Introduction
The Mnist hand written digit database is one of the most famous dataset in machine learning.
Although they are maintained in several well known library, as it seems that there are several ways to utilize them and several type of datasets, I confused whether there are something difference.
Because I guess there are anyone like me, I wrote this article to maintain confused information.
Because I already wrote this article in Japanese and referred some reference in that, in this article I'm suppose to show reference in minimum.
Assumption
I assume that you already installed sklearn, tensorflow and pytorch.(Anyway as for me I installed them with Anaconda.)
Furthermore I use MacOSX
Notation
We can see two types of mnist so called hand written dataset.
The first is the one attached to sklearn.
And the second is the others.
The first one is made up of 8×8 pixels.
And the second is 28×28 pixels.
The data attached to sklearn (8×8pixel)
where they are
The dataset attached to sklearn is in the following directory.
/(depending on environment respectively)/lib/python3.7/site-packages/sklearn/datasets
The follow is in my case. (I use Anaconda)
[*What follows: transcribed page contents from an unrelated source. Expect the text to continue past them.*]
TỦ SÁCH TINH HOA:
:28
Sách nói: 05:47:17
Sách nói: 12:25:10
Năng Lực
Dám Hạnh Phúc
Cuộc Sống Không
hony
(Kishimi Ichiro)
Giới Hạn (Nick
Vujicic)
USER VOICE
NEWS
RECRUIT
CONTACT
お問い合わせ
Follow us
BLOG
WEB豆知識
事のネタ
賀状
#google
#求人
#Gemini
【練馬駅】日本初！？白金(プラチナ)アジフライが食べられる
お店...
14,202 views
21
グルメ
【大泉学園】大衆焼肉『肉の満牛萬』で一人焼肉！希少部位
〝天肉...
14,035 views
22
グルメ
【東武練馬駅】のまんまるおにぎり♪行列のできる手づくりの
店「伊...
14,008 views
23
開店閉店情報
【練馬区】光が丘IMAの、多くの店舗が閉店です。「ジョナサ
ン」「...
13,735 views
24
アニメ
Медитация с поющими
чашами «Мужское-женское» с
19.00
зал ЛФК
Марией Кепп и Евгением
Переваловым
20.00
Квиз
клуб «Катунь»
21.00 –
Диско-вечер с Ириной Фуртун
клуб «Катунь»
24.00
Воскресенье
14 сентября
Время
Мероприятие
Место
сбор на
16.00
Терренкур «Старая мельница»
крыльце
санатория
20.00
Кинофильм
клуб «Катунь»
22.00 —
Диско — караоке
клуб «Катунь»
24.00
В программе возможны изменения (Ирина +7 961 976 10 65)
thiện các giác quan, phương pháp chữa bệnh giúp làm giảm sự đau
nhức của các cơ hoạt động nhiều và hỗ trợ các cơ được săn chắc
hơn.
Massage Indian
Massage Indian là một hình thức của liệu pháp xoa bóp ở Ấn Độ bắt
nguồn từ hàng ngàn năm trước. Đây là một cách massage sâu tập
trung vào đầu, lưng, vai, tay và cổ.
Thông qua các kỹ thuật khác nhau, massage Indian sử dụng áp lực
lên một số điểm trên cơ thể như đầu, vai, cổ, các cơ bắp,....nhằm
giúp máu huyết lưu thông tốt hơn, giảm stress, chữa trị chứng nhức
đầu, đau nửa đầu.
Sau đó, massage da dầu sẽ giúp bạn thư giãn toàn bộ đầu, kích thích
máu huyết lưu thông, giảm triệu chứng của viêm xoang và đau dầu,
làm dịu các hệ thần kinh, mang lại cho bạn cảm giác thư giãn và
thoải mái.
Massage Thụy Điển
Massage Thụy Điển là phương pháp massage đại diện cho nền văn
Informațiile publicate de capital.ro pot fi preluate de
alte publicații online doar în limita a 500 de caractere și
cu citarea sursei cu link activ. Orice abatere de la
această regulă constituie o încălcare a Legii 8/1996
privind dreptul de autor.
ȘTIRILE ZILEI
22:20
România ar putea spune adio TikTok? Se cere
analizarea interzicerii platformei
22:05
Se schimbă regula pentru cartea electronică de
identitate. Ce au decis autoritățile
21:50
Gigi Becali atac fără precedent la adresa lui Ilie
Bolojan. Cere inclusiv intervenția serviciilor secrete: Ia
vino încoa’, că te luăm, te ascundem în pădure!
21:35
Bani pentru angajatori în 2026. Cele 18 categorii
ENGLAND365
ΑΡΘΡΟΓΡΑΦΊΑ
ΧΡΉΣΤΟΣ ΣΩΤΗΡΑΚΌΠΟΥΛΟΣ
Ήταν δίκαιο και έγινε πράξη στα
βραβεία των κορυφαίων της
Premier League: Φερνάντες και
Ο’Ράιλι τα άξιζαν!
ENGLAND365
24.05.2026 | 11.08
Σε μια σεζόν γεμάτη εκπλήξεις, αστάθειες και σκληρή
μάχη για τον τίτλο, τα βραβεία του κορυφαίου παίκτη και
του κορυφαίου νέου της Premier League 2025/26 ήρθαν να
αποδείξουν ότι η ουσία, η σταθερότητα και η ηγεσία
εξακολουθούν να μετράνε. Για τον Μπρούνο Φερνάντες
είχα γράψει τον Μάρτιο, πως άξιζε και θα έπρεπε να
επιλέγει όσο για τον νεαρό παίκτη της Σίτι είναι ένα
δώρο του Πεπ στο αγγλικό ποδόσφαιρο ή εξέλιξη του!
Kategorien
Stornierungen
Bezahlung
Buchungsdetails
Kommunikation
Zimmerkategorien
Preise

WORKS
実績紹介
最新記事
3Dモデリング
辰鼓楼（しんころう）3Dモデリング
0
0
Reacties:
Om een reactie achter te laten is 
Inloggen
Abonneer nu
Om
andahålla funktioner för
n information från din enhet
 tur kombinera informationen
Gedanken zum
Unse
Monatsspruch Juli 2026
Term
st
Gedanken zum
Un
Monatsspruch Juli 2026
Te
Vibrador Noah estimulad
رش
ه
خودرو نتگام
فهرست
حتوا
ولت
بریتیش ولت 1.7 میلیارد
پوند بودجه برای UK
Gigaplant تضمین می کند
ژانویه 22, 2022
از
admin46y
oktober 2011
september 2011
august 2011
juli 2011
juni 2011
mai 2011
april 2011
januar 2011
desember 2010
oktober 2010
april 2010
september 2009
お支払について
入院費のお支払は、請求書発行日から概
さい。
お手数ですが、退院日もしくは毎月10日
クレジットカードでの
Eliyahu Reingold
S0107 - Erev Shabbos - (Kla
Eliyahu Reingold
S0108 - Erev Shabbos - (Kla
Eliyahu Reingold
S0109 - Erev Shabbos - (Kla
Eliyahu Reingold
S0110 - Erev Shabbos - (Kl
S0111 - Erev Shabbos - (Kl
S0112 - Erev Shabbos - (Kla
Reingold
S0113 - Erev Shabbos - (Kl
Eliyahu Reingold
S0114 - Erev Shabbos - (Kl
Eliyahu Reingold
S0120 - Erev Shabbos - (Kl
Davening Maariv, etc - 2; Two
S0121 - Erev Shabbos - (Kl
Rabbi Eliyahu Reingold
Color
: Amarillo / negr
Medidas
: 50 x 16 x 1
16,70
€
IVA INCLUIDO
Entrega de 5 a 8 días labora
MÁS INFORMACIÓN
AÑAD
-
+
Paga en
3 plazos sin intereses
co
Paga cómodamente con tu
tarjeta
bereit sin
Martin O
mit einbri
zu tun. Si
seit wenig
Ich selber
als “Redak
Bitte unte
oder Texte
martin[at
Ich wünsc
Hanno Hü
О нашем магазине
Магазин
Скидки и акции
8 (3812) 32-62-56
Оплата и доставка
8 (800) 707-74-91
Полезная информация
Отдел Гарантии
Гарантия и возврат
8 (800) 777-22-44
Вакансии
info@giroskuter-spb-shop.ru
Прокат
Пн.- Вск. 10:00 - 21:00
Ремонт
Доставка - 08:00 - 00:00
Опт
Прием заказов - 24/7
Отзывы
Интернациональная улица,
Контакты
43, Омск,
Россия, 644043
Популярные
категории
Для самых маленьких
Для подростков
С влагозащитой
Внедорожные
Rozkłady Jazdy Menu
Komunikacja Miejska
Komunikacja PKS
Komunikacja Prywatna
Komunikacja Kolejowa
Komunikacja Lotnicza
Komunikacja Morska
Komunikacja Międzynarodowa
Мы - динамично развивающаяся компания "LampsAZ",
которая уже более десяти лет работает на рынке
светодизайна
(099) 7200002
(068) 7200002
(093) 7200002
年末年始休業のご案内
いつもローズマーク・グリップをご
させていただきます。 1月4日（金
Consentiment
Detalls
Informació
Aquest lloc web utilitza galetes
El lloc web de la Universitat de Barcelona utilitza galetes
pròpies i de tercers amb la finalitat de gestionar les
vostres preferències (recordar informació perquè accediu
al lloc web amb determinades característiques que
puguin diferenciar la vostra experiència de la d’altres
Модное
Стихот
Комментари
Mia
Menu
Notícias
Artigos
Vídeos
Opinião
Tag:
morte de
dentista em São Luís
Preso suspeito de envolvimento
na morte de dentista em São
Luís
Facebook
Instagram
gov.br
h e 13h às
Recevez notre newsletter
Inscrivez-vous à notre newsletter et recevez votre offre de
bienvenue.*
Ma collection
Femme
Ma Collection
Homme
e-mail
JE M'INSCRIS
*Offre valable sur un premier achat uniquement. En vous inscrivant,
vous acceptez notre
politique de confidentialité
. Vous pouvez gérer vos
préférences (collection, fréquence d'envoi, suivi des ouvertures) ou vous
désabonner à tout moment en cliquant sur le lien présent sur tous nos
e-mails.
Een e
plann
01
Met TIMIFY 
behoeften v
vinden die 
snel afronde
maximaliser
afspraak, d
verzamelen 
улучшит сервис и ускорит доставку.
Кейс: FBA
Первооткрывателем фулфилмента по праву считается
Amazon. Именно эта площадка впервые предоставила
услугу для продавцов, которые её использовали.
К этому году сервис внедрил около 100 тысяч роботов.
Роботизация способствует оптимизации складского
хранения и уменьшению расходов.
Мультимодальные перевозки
$ls /Users/hiroshi/opt/anaconda3/lib/python3.7/site-packages/sklearn/
__check_build dummy.py model_selection
__init__.py ensemble multiclass.py
__pycache__ exceptions.py multioutput.py
_build_utils experimental naive_bayes.py
_config.py externals neighbors
_distributor_init.py feature_extraction neural_network
_isotonic.cpython-37m-darwin.so feature_selection pipeline.py
base.py gaussian_process preprocessing
calibration.py impute random_projection.py
cluster inspection semi_supervised
compose isotonic.py setup.py
conftest.py kernel_approximation.py svm
covariance kernel_ridge.py tests
cross_decomposition linear_model tree
datasets manifold utils
decomposition metrics
discriminant_analysis.py mixture
And looking the inside the dataset directory, you might find as follows.
$ls /Users/hiroshi/opt/anaconda3/lib/python3.7/site-packages/sklearn/datasets
__init__.py california_housing.py
__pycache__ covtype.py
_base.py data
_california_housing.py descr
_covtype.py images
_kddcup99.py kddcup99.py
_lfw.py lfw.py
_olivetti_faces.py olivetti_faces.py
_openml.py openml.py
_rcv1.py rcv1.py
_samples_generator.py samples_generator.py
_species_distributions.py setup.py
_svmlight_format_fast.cpython-37m-darwin.so species_distributions.py
_svmlight_format_io.py svmlight_format.py
_twenty_newsgroups.py tests
base.py twenty_newsgroups.py
Here you can see the other datasets beside mnist.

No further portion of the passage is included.